**ABOUT THIS EXERCISE**
What is needed is an exact reproduction of the lines in the records below, starting at the line with "Damen 13/14" and ending at the line with "mendistribusikan bahan kimia.", both included, and nothing else; pictures stay out.

(Saved data entries)
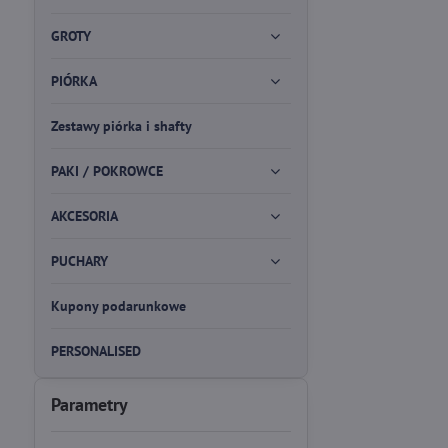
GROTY
PIÓRKA
Zestawy piórka i shafty
PAKI / POKROWCE
AKCESORIA
PUCHARY
Kupony podarunkowe
PERSONALISED
Parametry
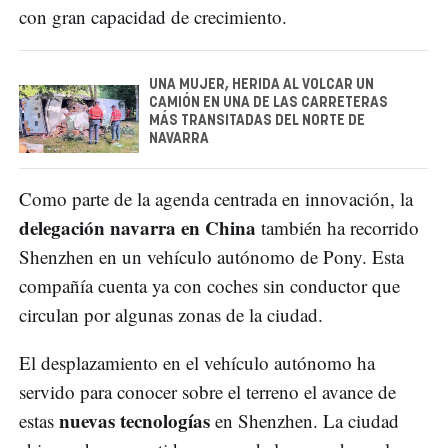
con gran capacidad de crecimiento.
UNA MUJER, HERIDA AL VOLCAR UN
CAMIÓN EN UNA DE LAS CARRETERAS
MÁS TRANSITADAS DEL NORTE DE
NAVARRA
Como parte de la agenda centrada en innovación, la
delegación navarra en China
también ha recorrido
Shenzhen en un vehículo autónomo de Pony. Esta
compañía cuenta ya con coches sin conductor que
circulan por algunas zonas de la ciudad.
El desplazamiento en el vehículo autónomo ha
servido para conocer sobre el terreno el avance de
nuevas tecnologías
estas
en Shenzhen. La ciudad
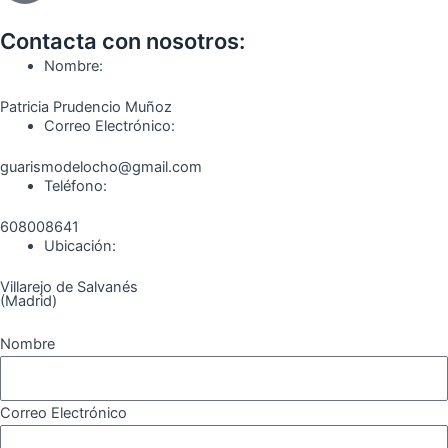
b
a
g
u
o
o
o
g
r
b
k
Contacta con nosotros:
o
r
a
e
Nombre:
k
a
m
Patricia Prudencio Muñoz
m
Correo Electrónico:
guarismodelocho@gmail.com
Teléfono:
608008641
Ubicación:
Villarejo de Salvanés
(Madrid)
Nombre
Correo Electrónico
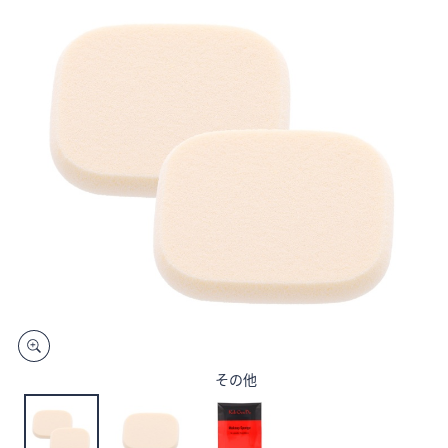
矢
印
キ
ー
ま
た
は
タ
ッ
チ
デ
バ
イ
ス
で
左
その他
右
に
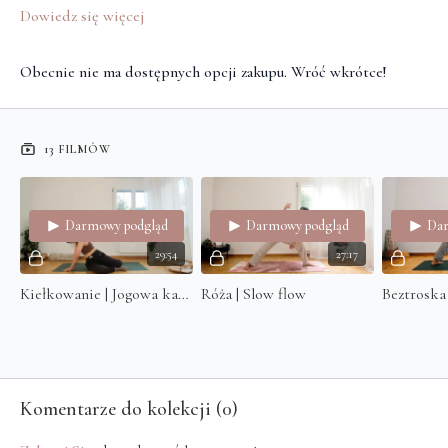
Dowiedz się więcej
Obecnie nie ma dostępnych opcji zakupu. Wróć wkrótce!
13 FILMÓW
Darmowy podgląd
Darmowy podgląd
Dar
29:54
27:17
Kiełkowanie | Jogowa kawka | Dzień 2 wyjścia z kokonu
Róża | Slow flow
Komentarze do kolekcji (
0
)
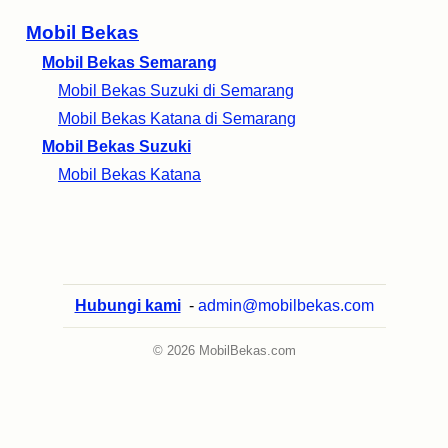
Mobil Bekas
Mobil Bekas Semarang
Mobil Bekas Suzuki di Semarang
Mobil Bekas Katana di Semarang
Mobil Bekas Suzuki
Mobil Bekas Katana
Hubungi kami
-
admin@mobilbekas.com
© 2026 MobilBekas.com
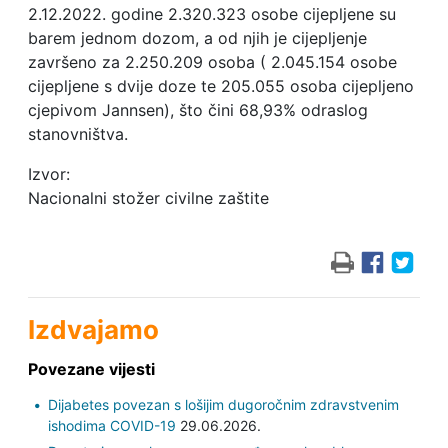
2.12.2022. godine 2.320.323 osobe cijepljene su
barem jednom dozom, a od njih je cijepljenje
završeno za 2.250.209 osoba ( 2.045.154 osobe
cijepljene s dvije doze te 205.055 osoba cijepljeno
cjepivom Jannsen), što čini 68,93% odraslog
stanovništva.
Izvor:
Nacionalni stožer civilne zaštite
Izdvajamo
Povezane vijesti
Dijabetes povezan s lošijim dugoročnim zdravstvenim
ishodima COVID-19
29.06.2026.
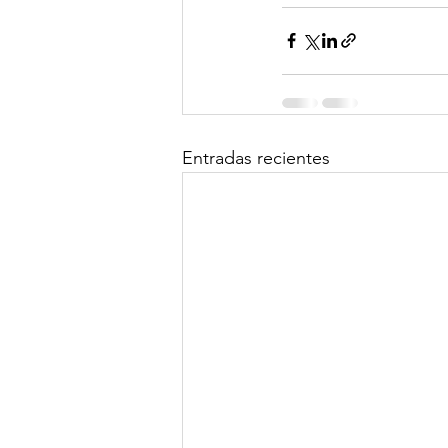
Entradas recientes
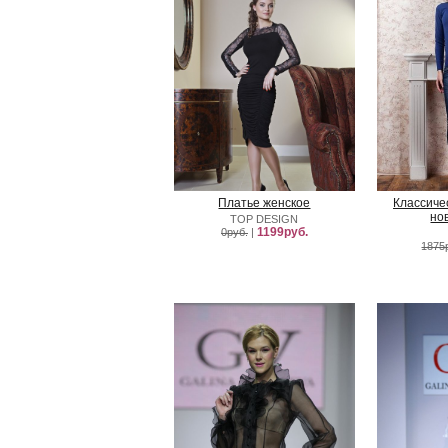
Платье женское
Классиче
но
TOP DESIGN
1199руб.
0руб.
|
1875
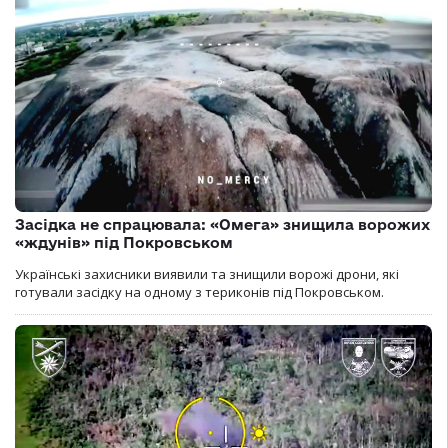
Засідка не спрацювала: «Омега» знищила ворожих
«ждунів» під Покровськом
Українські захисники виявили та знищили ворожі дрони, які
готували засідку на одному з териконів під Покровськом.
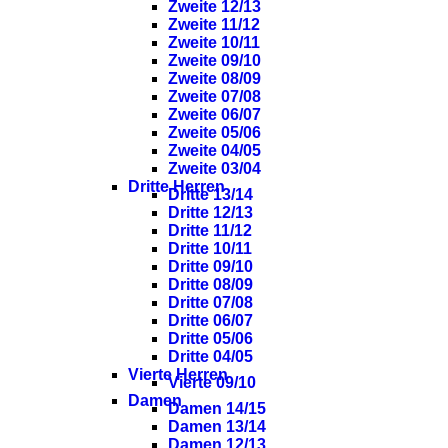
Zweite 12/13
Zweite 11/12
Zweite 10/11
Zweite 09/10
Zweite 08/09
Zweite 07/08
Zweite 06/07
Zweite 05/06
Zweite 04/05
Zweite 03/04
Dritte Herren
Dritte 13/14
Dritte 12/13
Dritte 11/12
Dritte 10/11
Dritte 09/10
Dritte 08/09
Dritte 07/08
Dritte 06/07
Dritte 05/06
Dritte 04/05
Vierte Herren
Vierte 09/10
Damen
Damen 14/15
Damen 13/14
Damen 12/13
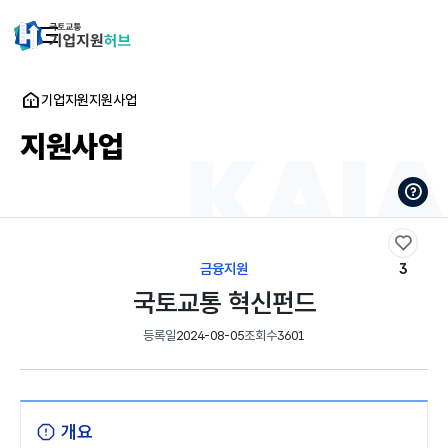
기업지원
지원사업
지원사업
금융지원
3
국토교통 혁신펀드
등록일
2024-08-05
조회수
3601
개요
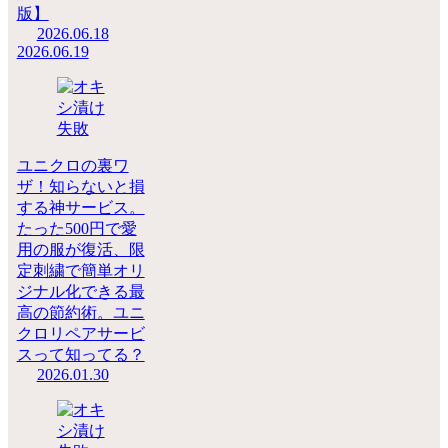
版】
2026.06.18
2026.06.19
ユニクロの裏ワ
ザ！知らないと損
する神サービス。
たった500円で愛
用の服が復活、限
定刺繍で簡単オリ
ジナル化できる最
高の節約術。ユニ
クロリペアサービ
スって知ってる？
2026.01.30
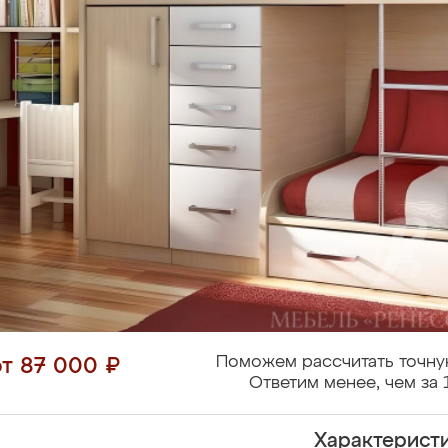
Поможем рассчитать точну
от 87 000 ₽
Ответим менее, чем за 
Характерист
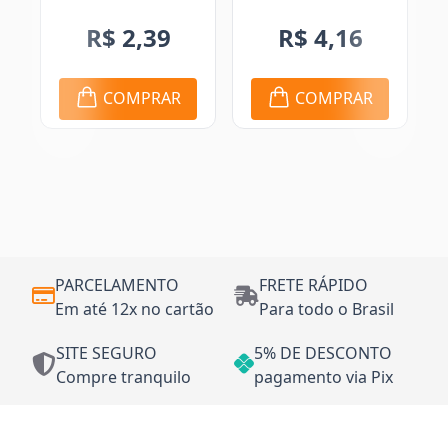
R$ 2,39
R$ 4,16
R
COMPRAR
COMPRAR
PARCELAMENTO
FRETE RÁPIDO
Em até 12x no cartão
Para todo o Brasil
SITE SEGURO
5% DE DESCONTO
Compre tranquilo
pagamento via Pix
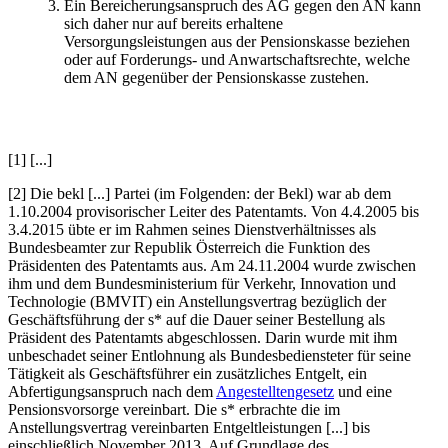
Ein Bereicherungsanspruch des AG gegen den AN kann
sich daher nur auf bereits erhaltene
Versorgungsleistungen aus der Pensionskasse beziehen
oder auf Forderungs- und Anwartschaftsrechte, welche
dem AN gegenüber der Pensionskasse zustehen.
[1] [...]
[2] Die bekl [...] Partei (im Folgenden: der Bekl) war ab dem
1.10.2004 provisorischer Leiter des Patentamts. Von 4.4.2005 bis
3.4.2015 übte er im Rahmen seines Dienstverhältnisses als
Bundesbeamter zur Republik Österreich die Funktion des
Präsidenten des Patentamts aus. Am 24.11.2004 wurde zwischen
ihm und dem Bundesministerium für Verkehr, Innovation und
Technologie (BMVIT) ein Anstellungsvertrag bezüglich der
Geschäftsführung der s* auf die Dauer seiner Bestellung als
Präsident des Patentamts abgeschlossen. Darin wurde mit ihm
unbeschadet seiner Entlohnung als Bundesbediensteter für seine
Tätigkeit als Geschäftsführer ein zusätzliches Entgelt, ein
Abfertigungsanspruch nach dem
Angestelltengesetz
und eine
Pensionsvorsorge vereinbart. Die s* erbrachte die im
Anstellungsvertrag vereinbarten Entgeltleistungen [...] bis
einschließlich November 2013. Auf Grundlage des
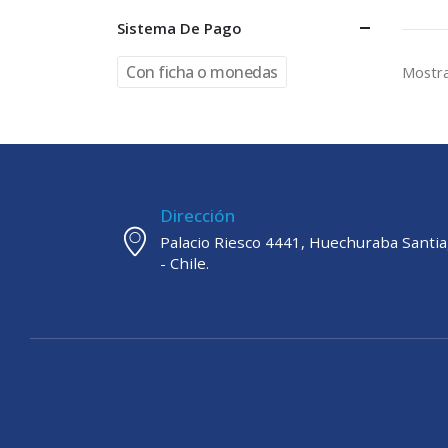
Sistema De Pago
Con ficha o monedas
Mostra
Dirección
Palacio Riesco 4441, Huechuraba Santi
- Chile.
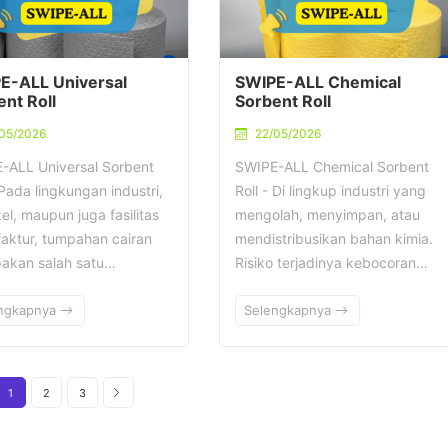
E-ALL Universal
SWIPE-ALL Chemical
nt Roll
Sorbent Roll
05/2026
22/05/2026
-ALL Universal Sorbent
SWIPE-ALL Chemical Sorbent
 Pada lingkungan industri,
Roll - Di lingkup industri yang
l, maupun juga fasilitas
mengolah, menyimpan, atau
aktur, tumpahan cairan
mendistribusikan bahan kimia.
akan salah satu…
Risiko terjadinya kebocoran…
ngkapnya
Selengkapnya
1
2
3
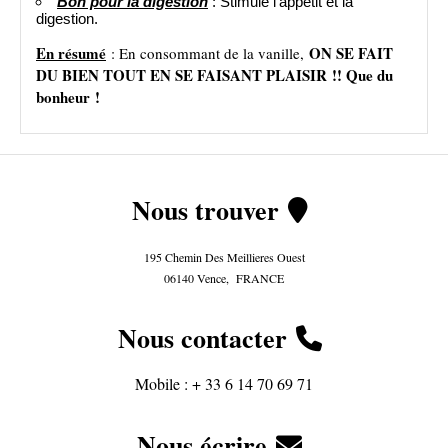
Bon pour la digestion
: Stimule l’appétit et la
digestion.
En résumé
ON SE FAIT
: En consommant de la vanille,
DU BIEN TOUT EN SE FAISANT PLAISIR !! Que du
bonheur !
Nous trouver

195 Chemin Des Meillieres Ouest
06140 Vence, FRANCE
Nous
contacter

Mobile :
+ 33 6 14 70 69 71
Nous écrire

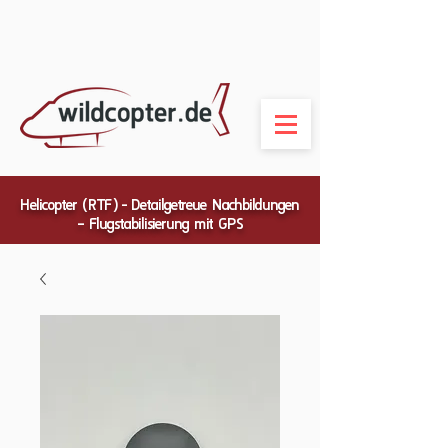
Helicopter (RTF) - Detailgetreue Nachbildungen
– Flugstabilisierung mit GPS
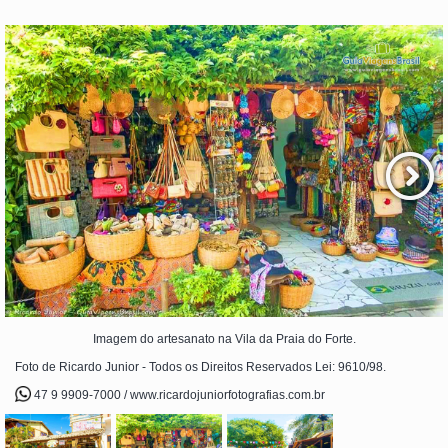
Imagem do artesanato na Vila da Praia do Forte.
Foto de Ricardo Junior - Todos os Direitos Reservados Lei: 9610/98.
47 9 9909-7000 / www.ricardojuniorfotografias.com.br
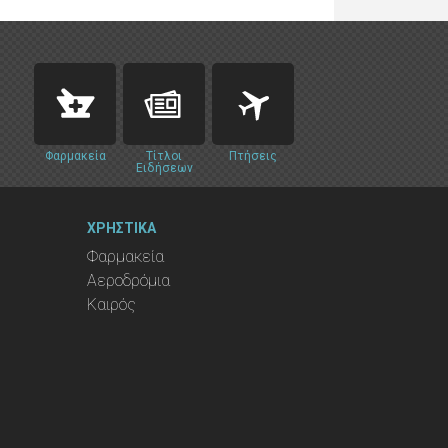
Φαρμακεία
Τίτλοι
Πτήσεις
Ειδήσεων
ΧΡΗΣΤΙΚΑ
Φαρμακεία
Αεροδρόμια
Καιρός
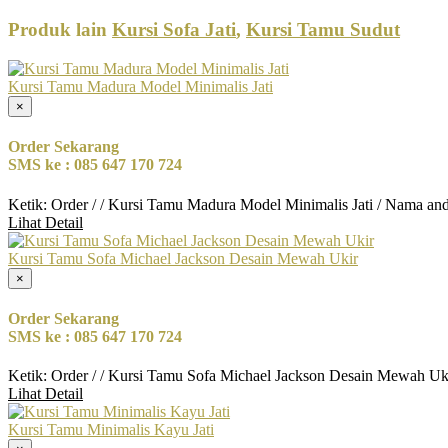
Produk lain
Kursi Sofa Jati
,
Kursi Tamu Sudut
Kursi Tamu Madura Model Minimalis Jati
×
Order Sekarang
SMS ke : 085 647 170 724
Ketik: Order / / Kursi Tamu Madura Model Minimalis Jati / Nama an
Lihat Detail
Kursi Tamu Sofa Michael Jackson Desain Mewah Ukir
×
Order Sekarang
SMS ke : 085 647 170 724
Ketik: Order / / Kursi Tamu Sofa Michael Jackson Desain Mewah Uk
Lihat Detail
Kursi Tamu Minimalis Kayu Jati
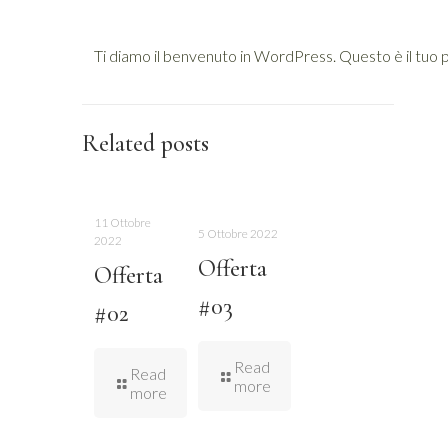
Ti diamo il benvenuto in WordPress. Questo è il tuo pri
Related posts
11 Ottobre
5 Ottobre 2022
2022
Offerta
Offerta
#03
#02
Read
Read
more
more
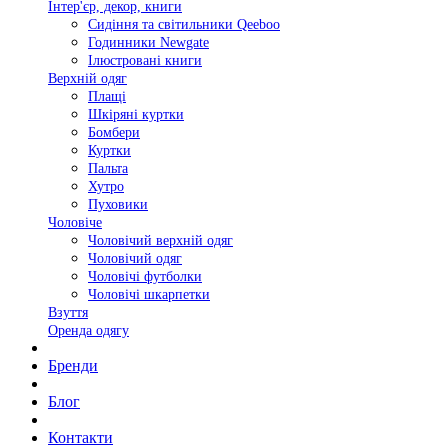
Інтер'єр, декор, книги
Сидіння та світильники Qeeboo
Годинники Newgate
Ілюстровані книги
Верхній одяг
Плащі
Шкіряні куртки
Бомбери
Куртки
Пальта
Хутро
Пуховики
Чоловіче
Чоловічий верхній одяг
Чоловічий одяг
Чоловічі футболки
Чоловічі шкарпетки
Взуття
Оренда одягу
Бренди
Блог
Контакти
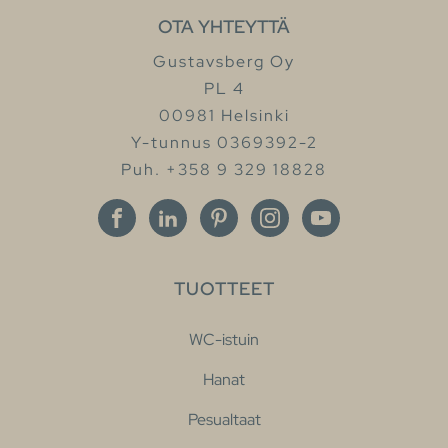
OTA YHTEYTTÄ
Gustavsberg Oy
PL 4
00981 Helsinki
Y-tunnus 0369392-2
Puh. +358 9 329 18828
TUOTTEET
WC-istuin
Hanat
Pesualtaat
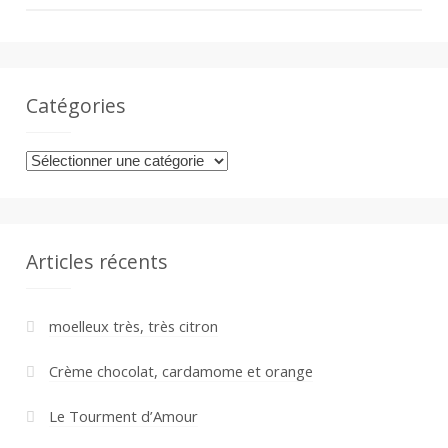
a
n
Catégories
Catégories
Articles récents
moelleux très, très citron
Crème chocolat, cardamome et orange
Le Tourment d’Amour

**RESPONSE**
Damen 13/14
Damen 12/13
기업지원
지원사업
지원사업
금융지원
3
국토교통 혁신펀드
등록일
2024-08-05
조회수
3601
개요
版】
2026.06.18
2026.06.19
ユニクロの裏ワ
ザ！知らないと損
する神サービス。
たった500円で愛
用の服が復活、限
定刺繍で簡単オリ
ジナル化できる最
高の節約術。ユニ
クロリペアサービ
スって知ってる？
2026.01.30
Поможем рассчитать точну
от 87 000 ₽
Ответим менее, чем за 
Характерист
R$ 2,39
R$ 4,16
R
COMPRAR
COMPRAR
PARCELAMENTO
FRETE RÁPIDO
Em até 12x no cartão
Para todo o Brasil
SITE SEGURO
5% DE DESCONTO
Compre tranquilo
pagamento via Pix
Ein Bereicherungsanspruch des AG gegen den AN kann
sich daher nur auf bereits erhaltene
Versorgungsleistungen aus der Pensionskasse beziehen
oder auf Forderungs- und Anwartschaftsrechte, welche
dem AN gegenüber der Pensionskasse zustehen.
[1] [...]
[2] Die bekl [...] Partei (im Folgenden: der Bekl) war ab dem
1.10.2004 provisorischer Leiter des Patentamts. Von 4.4.2005 bis
3.4.2015 übte er im Rahmen seines Dienstverhältnisses als
Bundesbeamter zur Republik Österreich die Funktion des
Präsidenten des Patentamts aus. Am 24.11.2004 wurde zwischen
ihm und dem Bundesministerium für Verkehr, Innovation und
Technologie (BMVIT) ein Anstellungsvertrag bezüglich der
Geschäftsführung der s* auf die Dauer seiner Bestellung als
Präsident des Patentamts abgeschlossen. Darin wurde mit ihm
unbeschadet seiner Entlohnung als Bundesbediensteter für seine
Tätigkeit als Geschäftsführer ein zusätzliches Entgelt, ein
Abfertigungsanspruch nach dem
Angestelltengesetz
und eine
Pensionsvorsorge vereinbart. Die s* erbrachte die im
Anstellungsvertrag vereinbarten Entgeltleistungen [...] bis
einschließlich November 2013. Auf Grundlage des
Sistema De Pago
Con ficha o monedas
Mostra
Dirección
Palacio Riesco 4441, Huechuraba Santi
- Chile.
E-ALL Universal
SWIPE-ALL Chemical
nt Roll
Sorbent Roll
05/2026
22/05/2026
-ALL Universal Sorbent
SWIPE-ALL Chemical Sorbent
 Pada lingkungan industri,
Roll - Di lingkup industri yang
l, maupun juga fasilitas
mengolah, menyimpan, atau
aktur, tumpahan cairan
mendistribusikan bahan kimia.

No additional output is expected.